OK Binary walk explaination. I think better here than Natter - keep bureucracy stuff from spreading there. But skip this post if you are not interested; it is not a choice for us; most of us don't want it.
OK - for the sake of an example suppose we were voting on mvt and only five choices got votes two, ten, fifteen twenty and fifty. That does not mean that one of these numbers will be our choice, only that they happened to get all the votes.
Halfway between two and fifty is around 24. (We don't need exact medians for this, though it would go faster with them.) So we count how many voted for values at or below 24, and how many voted for items above that.
Let's say that more than half of the voters voted for 24 or below. OK, so now we make an assumption. Anyone who voted for a number above 24 will prefer the highest number they can get.

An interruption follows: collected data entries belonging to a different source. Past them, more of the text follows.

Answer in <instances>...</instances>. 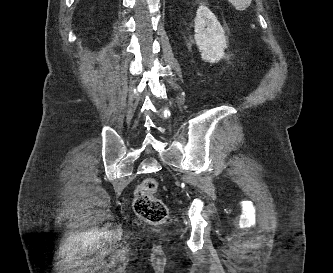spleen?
Instances as JSON below:
<instances>
[{
	"instance_id": "1",
	"label": "spleen",
	"mask_w": 333,
	"mask_h": 273,
	"mask_svg": "<svg viewBox=\"0 0 333 273\" xmlns=\"http://www.w3.org/2000/svg\"><path fill=\"white\" fill-rule=\"evenodd\" d=\"M237 10L243 11L248 8L252 0H228Z\"/></svg>"
}]
</instances>
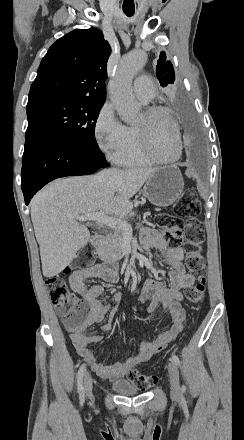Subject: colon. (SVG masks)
<instances>
[{
    "mask_svg": "<svg viewBox=\"0 0 244 440\" xmlns=\"http://www.w3.org/2000/svg\"><path fill=\"white\" fill-rule=\"evenodd\" d=\"M200 209L195 191L189 189L175 205L174 213L157 215V225L164 230L169 245L174 248L183 247L185 251V265L195 280L186 295L193 303H203L206 292V268L201 255L204 227L198 218ZM94 253L93 248H80L73 261L75 272H86L88 257H93ZM45 286L57 315L63 317L68 328L81 331L90 314V305L81 304L64 280L57 275L46 277ZM155 379L154 373H139L136 369L128 374V381L138 386L152 385Z\"/></svg>",
    "mask_w": 244,
    "mask_h": 440,
    "instance_id": "obj_1",
    "label": "colon"
}]
</instances>
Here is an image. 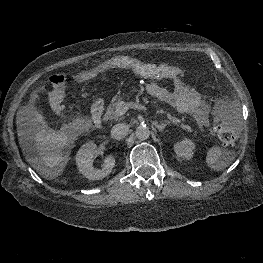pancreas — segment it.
<instances>
[{
  "mask_svg": "<svg viewBox=\"0 0 263 263\" xmlns=\"http://www.w3.org/2000/svg\"><path fill=\"white\" fill-rule=\"evenodd\" d=\"M123 99V97L118 94V95H115L111 101V104L108 106L107 110H106V114H105V118L106 119H117L118 117L116 116L115 114V110H116V107H117V104ZM143 100L145 103H148V99L147 97H143ZM153 104L156 105L157 102L156 101H153ZM158 113H166L164 110H158L157 111ZM167 114V117L170 121H172L173 123L175 124H179L181 121L179 119H177L176 117L174 116H171V114L169 113H166ZM180 127L186 131H192V128L184 123L180 124Z\"/></svg>",
  "mask_w": 263,
  "mask_h": 263,
  "instance_id": "cf45deb5",
  "label": "pancreas"
}]
</instances>
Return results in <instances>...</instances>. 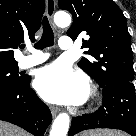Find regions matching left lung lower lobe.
Returning <instances> with one entry per match:
<instances>
[{"label": "left lung lower lobe", "mask_w": 136, "mask_h": 136, "mask_svg": "<svg viewBox=\"0 0 136 136\" xmlns=\"http://www.w3.org/2000/svg\"><path fill=\"white\" fill-rule=\"evenodd\" d=\"M94 128L120 129L136 136V100L132 82L105 85L102 106L92 114L73 118L68 136Z\"/></svg>", "instance_id": "0a47b994"}]
</instances>
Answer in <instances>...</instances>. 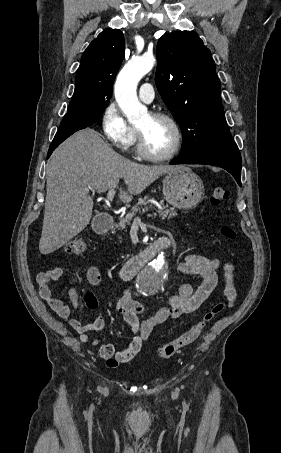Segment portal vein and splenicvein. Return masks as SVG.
Here are the masks:
<instances>
[{
    "label": "portal vein and splenic vein",
    "instance_id": "1",
    "mask_svg": "<svg viewBox=\"0 0 281 453\" xmlns=\"http://www.w3.org/2000/svg\"><path fill=\"white\" fill-rule=\"evenodd\" d=\"M86 190H89V188H86ZM115 192H116L115 188H110V190H108V192H107L108 204H110V202H112ZM137 220H141V218H139V216H136V218H134V222H137Z\"/></svg>",
    "mask_w": 281,
    "mask_h": 453
}]
</instances>
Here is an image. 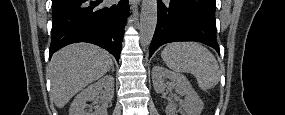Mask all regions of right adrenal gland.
<instances>
[{
    "label": "right adrenal gland",
    "instance_id": "right-adrenal-gland-1",
    "mask_svg": "<svg viewBox=\"0 0 285 115\" xmlns=\"http://www.w3.org/2000/svg\"><path fill=\"white\" fill-rule=\"evenodd\" d=\"M111 70H112V72H114V71H115V69H114V65H112V66H111Z\"/></svg>",
    "mask_w": 285,
    "mask_h": 115
}]
</instances>
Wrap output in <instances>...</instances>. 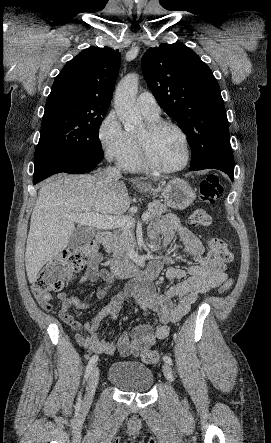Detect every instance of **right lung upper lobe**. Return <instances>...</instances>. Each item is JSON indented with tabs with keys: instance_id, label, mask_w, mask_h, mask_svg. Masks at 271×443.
I'll return each instance as SVG.
<instances>
[{
	"instance_id": "obj_1",
	"label": "right lung upper lobe",
	"mask_w": 271,
	"mask_h": 443,
	"mask_svg": "<svg viewBox=\"0 0 271 443\" xmlns=\"http://www.w3.org/2000/svg\"><path fill=\"white\" fill-rule=\"evenodd\" d=\"M119 67L120 53L109 47L81 51L56 76L46 104L67 101L107 111Z\"/></svg>"
}]
</instances>
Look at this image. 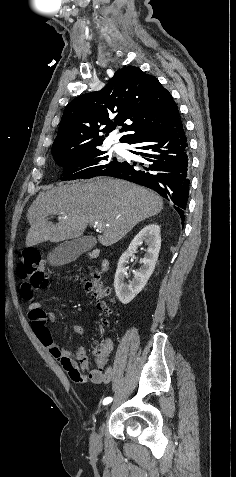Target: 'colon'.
Returning <instances> with one entry per match:
<instances>
[{"label": "colon", "instance_id": "obj_1", "mask_svg": "<svg viewBox=\"0 0 236 477\" xmlns=\"http://www.w3.org/2000/svg\"><path fill=\"white\" fill-rule=\"evenodd\" d=\"M17 276L21 281L19 287L20 296L25 301L33 299L34 291L49 285V275L42 265V255L34 248L25 250L19 257L17 264ZM85 291L94 299L96 307L101 312L110 309L107 300L109 289L104 286L99 272H92L82 280ZM99 366L104 365L102 350H96Z\"/></svg>", "mask_w": 236, "mask_h": 477}]
</instances>
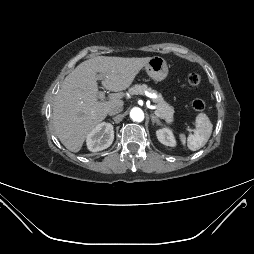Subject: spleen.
<instances>
[{"mask_svg": "<svg viewBox=\"0 0 254 254\" xmlns=\"http://www.w3.org/2000/svg\"><path fill=\"white\" fill-rule=\"evenodd\" d=\"M195 127L194 134L189 135L187 138V147L192 151L199 150L208 142L213 129V125L205 113L197 115ZM180 139L185 144L186 138L184 134L180 135Z\"/></svg>", "mask_w": 254, "mask_h": 254, "instance_id": "obj_1", "label": "spleen"}]
</instances>
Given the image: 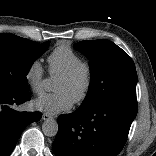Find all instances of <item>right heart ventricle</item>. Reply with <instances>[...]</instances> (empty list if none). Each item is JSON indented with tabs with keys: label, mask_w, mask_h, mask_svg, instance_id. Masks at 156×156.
I'll list each match as a JSON object with an SVG mask.
<instances>
[{
	"label": "right heart ventricle",
	"mask_w": 156,
	"mask_h": 156,
	"mask_svg": "<svg viewBox=\"0 0 156 156\" xmlns=\"http://www.w3.org/2000/svg\"><path fill=\"white\" fill-rule=\"evenodd\" d=\"M81 62V57L68 45H59L48 56L49 73L60 76Z\"/></svg>",
	"instance_id": "e07e8e85"
}]
</instances>
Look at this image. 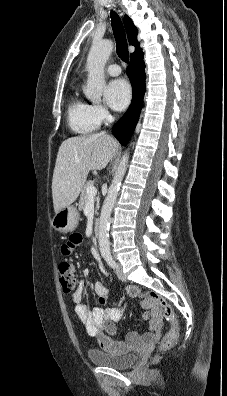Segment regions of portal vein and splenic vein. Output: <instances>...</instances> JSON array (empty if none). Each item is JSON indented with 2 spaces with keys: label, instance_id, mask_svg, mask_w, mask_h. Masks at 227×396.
<instances>
[{
  "label": "portal vein and splenic vein",
  "instance_id": "obj_1",
  "mask_svg": "<svg viewBox=\"0 0 227 396\" xmlns=\"http://www.w3.org/2000/svg\"><path fill=\"white\" fill-rule=\"evenodd\" d=\"M87 193H88V196H89V197H94V196L97 194V189L95 188V186L90 185V186L87 188Z\"/></svg>",
  "mask_w": 227,
  "mask_h": 396
}]
</instances>
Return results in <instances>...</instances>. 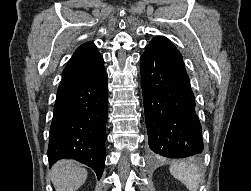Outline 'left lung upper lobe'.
Returning <instances> with one entry per match:
<instances>
[{"instance_id": "1", "label": "left lung upper lobe", "mask_w": 251, "mask_h": 191, "mask_svg": "<svg viewBox=\"0 0 251 191\" xmlns=\"http://www.w3.org/2000/svg\"><path fill=\"white\" fill-rule=\"evenodd\" d=\"M145 50L155 52L161 58L185 68L180 52L177 48L165 37L158 36L150 41V44L145 47Z\"/></svg>"}]
</instances>
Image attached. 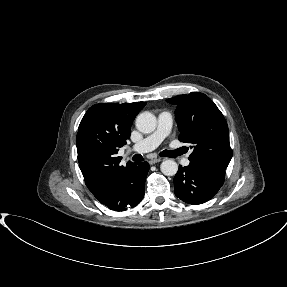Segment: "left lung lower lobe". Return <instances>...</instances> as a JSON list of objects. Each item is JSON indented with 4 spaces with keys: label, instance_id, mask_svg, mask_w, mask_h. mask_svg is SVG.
<instances>
[{
    "label": "left lung lower lobe",
    "instance_id": "0a47b994",
    "mask_svg": "<svg viewBox=\"0 0 287 287\" xmlns=\"http://www.w3.org/2000/svg\"><path fill=\"white\" fill-rule=\"evenodd\" d=\"M225 170L200 162L179 166L174 181V193L182 201L202 204L214 197L224 183Z\"/></svg>",
    "mask_w": 287,
    "mask_h": 287
}]
</instances>
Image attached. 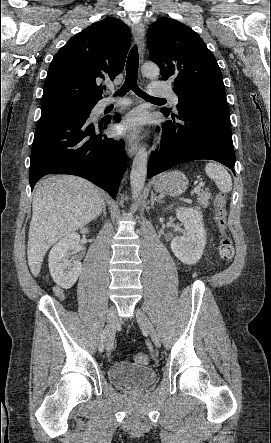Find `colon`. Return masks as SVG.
<instances>
[{
  "mask_svg": "<svg viewBox=\"0 0 271 443\" xmlns=\"http://www.w3.org/2000/svg\"><path fill=\"white\" fill-rule=\"evenodd\" d=\"M226 221V200L222 194H219L215 199V222L219 233L218 251L223 260L231 261L235 251L231 239L226 234ZM134 361L139 364H146L148 362V356L144 353H137L134 355Z\"/></svg>",
  "mask_w": 271,
  "mask_h": 443,
  "instance_id": "5ec220e1",
  "label": "colon"
}]
</instances>
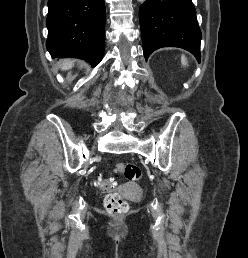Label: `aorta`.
<instances>
[{"label": "aorta", "mask_w": 248, "mask_h": 258, "mask_svg": "<svg viewBox=\"0 0 248 258\" xmlns=\"http://www.w3.org/2000/svg\"><path fill=\"white\" fill-rule=\"evenodd\" d=\"M138 1H140V2H144L145 0H138Z\"/></svg>", "instance_id": "1"}]
</instances>
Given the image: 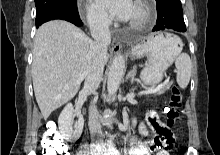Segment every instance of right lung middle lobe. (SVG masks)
Returning <instances> with one entry per match:
<instances>
[{"mask_svg": "<svg viewBox=\"0 0 220 155\" xmlns=\"http://www.w3.org/2000/svg\"><path fill=\"white\" fill-rule=\"evenodd\" d=\"M37 15L54 9L77 11V0H35Z\"/></svg>", "mask_w": 220, "mask_h": 155, "instance_id": "1", "label": "right lung middle lobe"}]
</instances>
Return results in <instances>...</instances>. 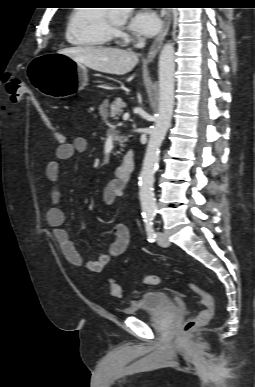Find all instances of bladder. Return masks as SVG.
Here are the masks:
<instances>
[{"instance_id":"1","label":"bladder","mask_w":255,"mask_h":387,"mask_svg":"<svg viewBox=\"0 0 255 387\" xmlns=\"http://www.w3.org/2000/svg\"><path fill=\"white\" fill-rule=\"evenodd\" d=\"M173 306L172 298L167 293L149 291L125 308L123 314L128 316H137L140 313L157 314Z\"/></svg>"}]
</instances>
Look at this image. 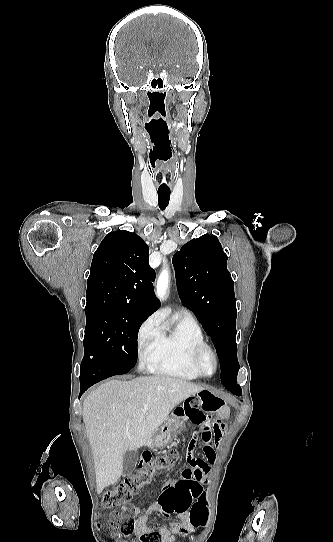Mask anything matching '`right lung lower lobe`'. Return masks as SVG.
<instances>
[{
  "mask_svg": "<svg viewBox=\"0 0 333 542\" xmlns=\"http://www.w3.org/2000/svg\"><path fill=\"white\" fill-rule=\"evenodd\" d=\"M127 373L125 370L108 364L102 360L94 362L81 363L80 367V394L81 395L95 383L104 380L108 377Z\"/></svg>",
  "mask_w": 333,
  "mask_h": 542,
  "instance_id": "98d812e1",
  "label": "right lung lower lobe"
}]
</instances>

So we divide the range from two to 24 in half, picking (say) 11.
Suppose more than half the votes pick 12 to 24 (counting all those who voted for above 24 as favoring 24 - because 24 is the highest option left). So now we have a range from 12-24. 18 is around halfway along the range between 18 to 24. Counting all those who voted for numbers above 24 as favoring 24, and all those favoring numbers below 12 as favoring 12 (because these are the highest and lowest options remaining), We might end up with 12 to 24. Ok you see where this is going. You keep dividing the number of options in half. At eachs step count anyone who voted for a number above the highest remaining option as favoring the highest remaining option. At each step count thos favoring choices below the lowest remaining option as favoring the lowest remaining option. Eventually you end up with only one option which becomes the winner.
Note that choosing number halfway only speeds up the process. As long as you keep dividing the voters into unequal sets you will eventually narrow it to the same choice.
This is almost exactly like the simplest algorithm for programming a binary search. Maya I think suggested this upthread. Note that if we did this (which of course we won't) someone voting for eighty quadrillion would not bias the choice in any way. It would count exactly the same as any other for a number larger than the majority wants.
Just as a sanity check, I will do this based on the published vote counts when the vote is complete. It will be interesting to see how the results vary from the average. (I'm presuming here, that all unique numbers picked, and the number of votes for each will be published - or just a list of votes stripped of the voters could be e-mailed to me, and I could then publish statistics.)